Singular value decompositions
A singular value decomposition is a representation of a pxm real valued matrix A of rank(A) as a triple product
A = VDW',
where V, W are column orthogonal (such that V'V = W'W = I of order r) and D is an mxm positive diagonal matrix, and ' denotes transposition. Its nonzero elements are called singular values of A and the associated columns in V and W left- (right-) singular vectors.
Alternatively, A could be expressed as A = V*D*W*' where both V*, W* are square orthogonal matrices, and D* is a rectangular matrix of the same order as A which contains the rxr diagonal matrix D in the upper left hand corner and is zero everywhere else. In this version, D* can be viewed as a canonical form under pre- and postmultiplication with orthogonal matrices.
In the older psychometric literature, such decompositions were called Eckart-Young decompositions, after
Eckart, C., and Young, G. The approximation of one matrix by another of lower rank. Psychometrika, 1936, 1, 211-218.
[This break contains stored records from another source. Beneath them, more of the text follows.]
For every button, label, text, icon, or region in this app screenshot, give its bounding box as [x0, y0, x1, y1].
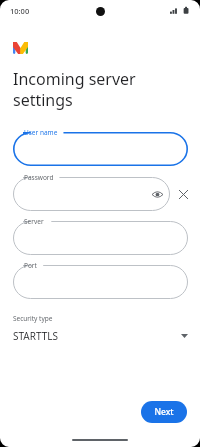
staticText: 10:00	[10, 6, 30, 16]
button[interactable]: Server	[13, 221, 188, 255]
staticText: Port	[24, 261, 37, 270]
button[interactable]: Clear password	[174, 185, 192, 203]
button[interactable]: User name	[13, 132, 188, 166]
staticText: STARTTLS	[13, 329, 181, 343]
staticText: Next	[154, 406, 174, 418]
staticText: Security type	[13, 314, 53, 323]
button[interactable]: Show password	[150, 187, 164, 201]
staticText: Password	[24, 173, 54, 182]
button[interactable]: Password	[13, 177, 170, 211]
staticText: User name	[24, 128, 58, 137]
button[interactable]: Port	[13, 265, 188, 299]
button[interactable]: Security type	[0, 314, 200, 343]
button[interactable]: Next	[141, 401, 187, 423]
staticText: Server	[24, 217, 44, 226]
staticText: Incoming server settings	[13, 68, 136, 111]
Paul Horst, in Matrix algebra for social scientists, 1963, who devoted considerable space to this type of matrix decomposition, called it the "basic structure" of a (real) matrix.
There are basically two reasons why such matrix representations play a prominent role in applied mathematics:
(a) Since orthogonal and diagonal matrices have simple inverses, the computation of other useful matrices associated with A, such as projectors and generalized (g-) inverses is made easier.
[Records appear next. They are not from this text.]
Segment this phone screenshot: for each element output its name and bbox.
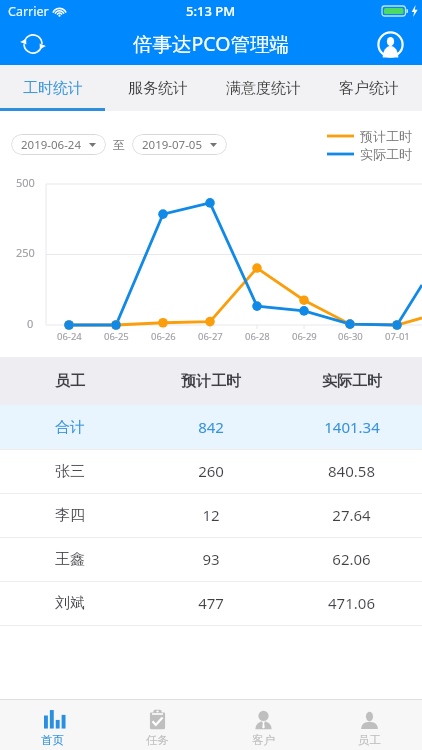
staticText: 250 [16,245,35,260]
staticText: 客户 [252,733,275,747]
staticText: 06-26 [151,330,176,343]
staticText: 至 [113,137,125,152]
staticText: 477 [198,593,224,613]
button[interactable]: 工时统计 [0,65,105,111]
staticText: 预计工时 [181,372,241,391]
staticText: 实际工时 [360,146,412,162]
staticText: 5:13 PM [186,2,236,20]
button[interactable]: 刘斌 [0,581,422,625]
staticText: 500 [16,175,35,190]
staticText: 刘斌 [55,594,85,613]
staticText: 06-29 [292,330,317,343]
button[interactable]: Refresh [17,28,49,60]
staticText: 27.64 [332,505,371,525]
staticText: 471.06 [328,593,375,613]
button[interactable]: Account [375,29,405,59]
staticText: 06-27 [198,330,223,343]
staticText: 62.06 [332,549,371,569]
staticText: 王鑫 [55,550,85,569]
staticText: 842 [198,417,224,437]
staticText: 07-01 [385,330,410,343]
staticText: 2019-07-05 [142,137,203,153]
staticText: 任务 [146,733,169,747]
staticText: 93 [202,549,220,569]
button[interactable]: 客户统计 [316,65,422,111]
staticText: 李四 [55,506,85,525]
button[interactable]: 张三 [0,449,422,493]
staticText: 1401.34 [324,417,380,437]
button[interactable]: 2019-06-24 [11,134,106,155]
staticText: 张三 [55,462,85,481]
staticText: 服务统计 [128,79,188,98]
staticText: 840.58 [328,461,375,481]
button[interactable]: 首页 [0,700,105,750]
staticText: 首页 [41,733,64,747]
staticText: 06-24 [57,330,82,343]
button[interactable]: 李四 [0,493,422,537]
button[interactable]: 满意度统计 [210,65,316,111]
staticText: 满意度统计 [226,79,301,98]
staticText: 员工 [55,372,85,391]
button[interactable]: 2019-07-05 [132,134,227,155]
staticText: 12 [202,505,220,525]
staticText: 工时统计 [23,79,83,98]
staticText: 06-25 [104,330,129,343]
staticText: 06-30 [338,330,363,343]
staticText: 06-28 [245,330,270,343]
staticText: 260 [198,461,224,481]
staticText: 0 [27,316,34,331]
staticText: 员工 [358,733,381,747]
staticText: 合计 [55,418,85,437]
button[interactable]: 王鑫 [0,537,422,581]
button[interactable]: 合计 [0,405,422,449]
staticText: 预计工时 [360,128,412,144]
staticText: 客户统计 [339,79,399,98]
button[interactable]: 员工 [316,700,422,750]
button[interactable]: 任务 [105,700,210,750]
staticText: Carrier [8,3,49,20]
staticText: 倍事达PCO管理端 [133,30,289,57]
staticText: 2019-06-24 [21,137,82,153]
button[interactable]: 客户 [210,700,316,750]
button[interactable]: 服务统计 [105,65,210,111]
staticText: 实际工时 [322,372,382,391]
(b) As the title of the paper by Eckart and Young suggests, such decompositions are useful in least squares work.
Ad (a): Using the unstarred representation, A = VDW', one finds that VV' is the orthogonal projector (OP) for the column space of A and WW' the OP for the rowspace (since, e.g., VV'A = A etc.). Moreover, the Moore-Penrose inverse (MPI) of A is simply A+ = W D-1V' (since one finds AA+A = A, A+AA+ = A+, and both AA+ and A+A are symmetric. These are the four definining characterizations of an MPI). Evidently, AA' = V D2 V' and A'A = W D2 W', so that V, W are the eigenvectors of the two respective gram products.
Ad (b): Since the columns of V, W are defined only within joint permutations, it can always be arranged that the nonzero diagonal elements in D are in descending order of magnitude. If one writes A as a matrix sum
A = V1 D1 W1' + V2 D2 W2',
where D1 contains the k largest singular values (and V1, W1 the associated singular vectors), then it is easy to show that the matrix product B := V1 D1 W1' is the best rank k (<r) approximation to A in a least squares sense (i.e., the sum of squared residuals, trE'E, is smallest for all B of rank k in A = B+E). This is the gist of the paper by Eckart Young cited above.
This is a very powerful property of such ("reduced") Eckart-Young decompositions. It has been much abused in psychometrics, because it can be invoked to create the specious impression that any model invoking such decompositons, no matter how absurd, fits most data reasonably well for a relatively small number of parameters.
The problem of existence of such decompositions, though non-trivial, has not received much attention in the psychometric literature. This problem is treated in some detail in
Schonemann, P. H., Bock, R. D., and Tucker, L.R. Some notes on a theorem by Eckart and Young. Research Memorandum No. 25, Psychometric Laboratory, University of North Carolina, 1965.
Singular value ("Eckart-Young-") decompositions can be traced back at least to the latter half of the 19th century, e.g. Beltrami (1873), Jordan (1874), and Sylvester (1889). See Schonemann, Bock, and Tucker (loc. cit.) for more details.